How to load Getty TGN

101 views
Skip to first unread message

Kelvin Kan

unread,
Oct 23, 2017, 10:33:01 PM10/23/17
to Getty Vocabularies as Linked Open Data
Hi, anyone know any better way to load TGNOut_Full.nt (~38GB) into GraphDB? You may also share with me which other tools are suitable for this dataset

Vladimir Alexiev

unread,
Oct 24, 2017, 9:47:01 AM10/24/17
to Getty Vocabularies as Linked Open Data
Hi Kelvin, have you just tried to load the files?
The official endpoint runs GraphDB 6.2.7, but I don't expect problems with the latest version either (let me know),
Gregg Garcia from the Getty could provide extra info, eg about loading time.

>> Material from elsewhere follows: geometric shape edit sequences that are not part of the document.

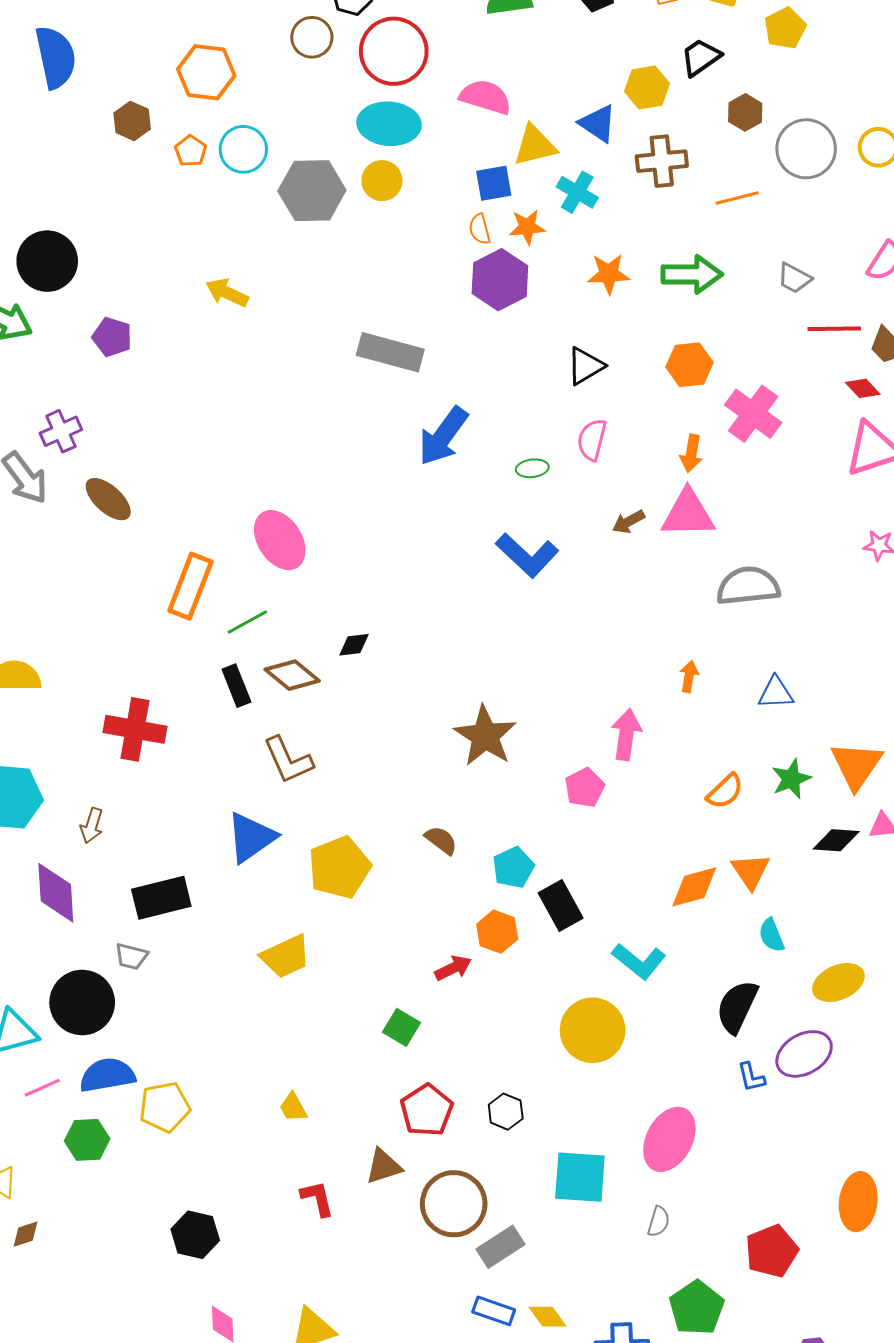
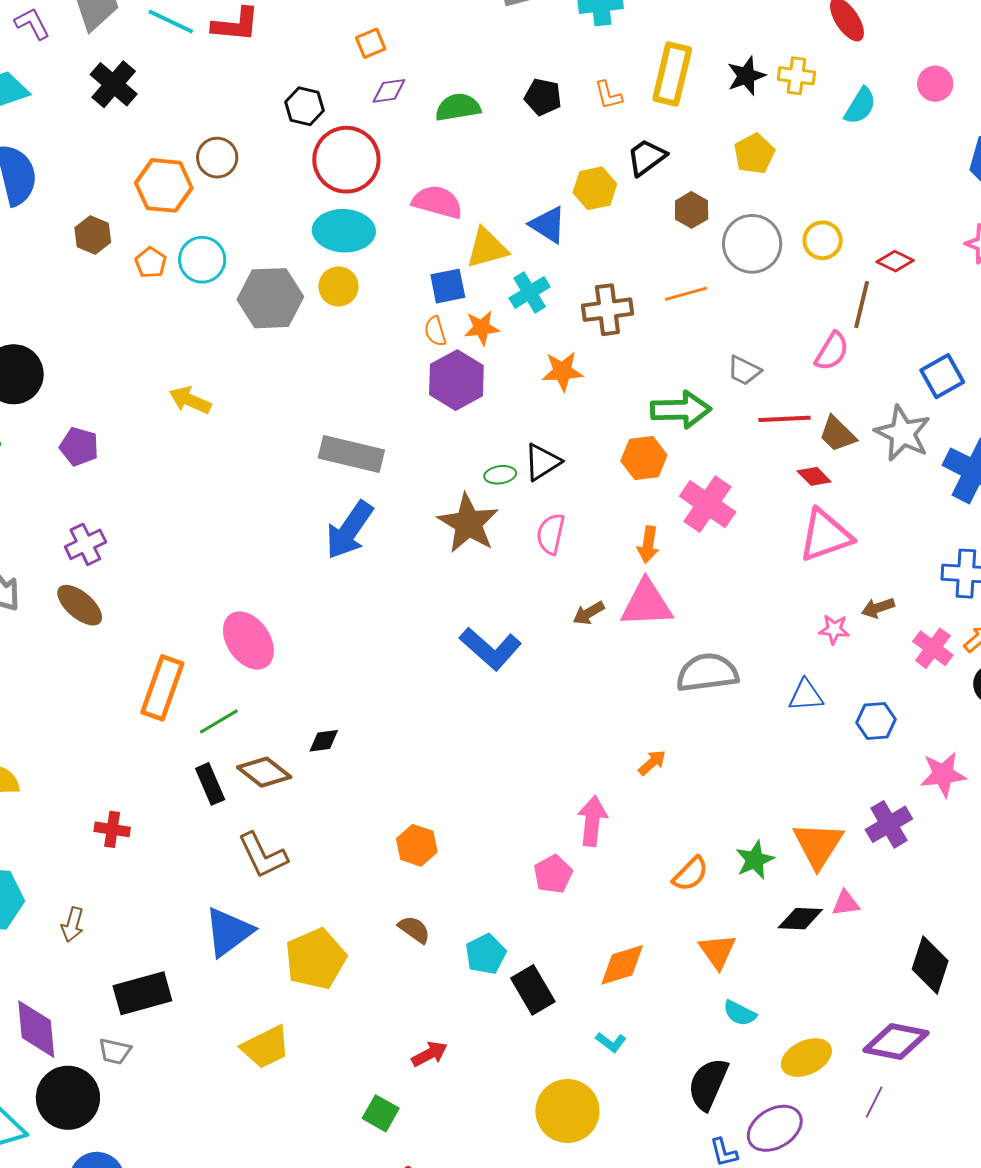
yellow pentagon: (785, 28) -> (754, 154), moved
brown circle: (312, 37) -> (217, 158), moved
brown cross: (662, 161) -> (607, 310), moved
cyan cross: (577, 192) -> (530, 292), turned 30
green arrow: (692, 274) -> (681, 410), moved
purple cross: (61, 431) -> (85, 544), moved
blue arrow: (443, 436) -> (349, 530), moved
green ellipse: (532, 468) -> (500, 475), moved
orange arrow: (689, 676) -> (652, 763), turned 40
blue triangle: (776, 693) -> (806, 695), moved
red cross: (135, 729) -> (112, 829), size x0.6
brown star: (485, 736) -> (468, 523), moved
orange diamond: (694, 887) -> (622, 965), moved
purple diamond: (56, 893) -> (36, 1029), moved
orange hexagon: (497, 932) -> (417, 845), moved
cyan semicircle: (771, 935) -> (740, 1013), turned -40
cyan L-shape: (639, 961) -> (611, 1042), size x0.6

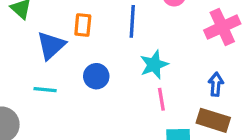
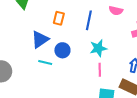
blue triangle: (51, 45) -> (40, 39), moved
cyan line: (45, 90) -> (45, 63), moved

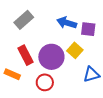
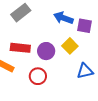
red rectangle: (26, 55) -> (20, 48), turned -60
purple circle: (51, 57) -> (46, 51), size x0.7

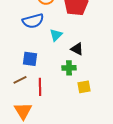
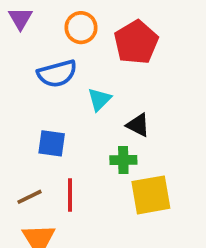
brown line: (20, 80) -> (30, 197), moved
yellow square: (84, 87) -> (151, 195), size x1.6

Note: Getty loads the Explicit triples, but implements specific reasoning as per http://vocab.getty.edu/doc/#Inference. With the Total triples you don't need to worry about the inference.

Kelvin Kan

unread,
Oct 24, 2017, 10:17:42 PM10/24/17
to Getty Vocabularies as Linked Open Data
Hi, I am using latest version GraphDB 8.3. I have tried to load the datasets in both ways: one is through Workbench, one is using LoadRDF tool, but the loading is always not successful after some time. Can you guide me what is the better way to load this large datasets?

Vladimir Alexiev

unread,
Oct 30, 2017, 4:57:40 AM10/30/17
to Getty Vocabularies as Linked Open Data
We'll try to load all of http://vocab.getty.edu/dataset/tgn/full.zip into GraphDB 8.3 and report.
Cheers! Vladimir

Kelvin Kan

unread,
Oct 30, 2017, 5:23:05 AM10/30/17
to Getty Vocabularies as Linked Open Data
Hi Vladimir, appreciate for your effort

plamen.t...@ontotext.com

unread,
Oct 31, 2017, 4:12:29 AM10/31/17
to Getty Vocabularies as Linked Open Data
Hi Kelvin,
I successfully loaded the data it took me 5 hours. Could you please share logs and your system details.
Thanks,

Kelvin Kan

unread,
Oct 31, 2017, 5:16:36 AM10/31/17
to Getty Vocabularies as Linked Open Data
Hi, thanks for sharing the info. I do not have logs of my data loading. The following is my system details:
- Platform: VMware® Workstation 12 Pro v12.1.1
- OS: Windows Server 2012 R2 64-bit
- RAM: 12GB
- Processor: Intel(R) Core i7 @3.40GHz (2 cores)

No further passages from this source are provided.